> _Extracted material_:

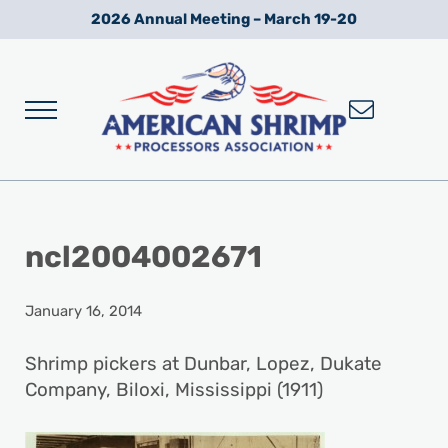
Skip to main content
Skip to after header navigation
Skip to site footer
2026 Annual Meeting – March 19-20
Menu
Wild American Shrimp
American Shrimp Processors' Association
ncl2004002671
January 16, 2014
Shrimp pickers at Dunbar, Lopez, Dukate
Company, Biloxi, Mississippi (1911)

> _Requirement_: What should appear is an exact copy of the lines from the one with "Wild American Shrimp" through the end of the entries above, ends included, and no other text.

> _Solution below_:
Wild American Shrimp
American Shrimp Processors' Association
ncl2004002671
January 16, 2014
Shrimp pickers at Dunbar, Lopez, Dukate
Company, Biloxi, Mississippi (1911)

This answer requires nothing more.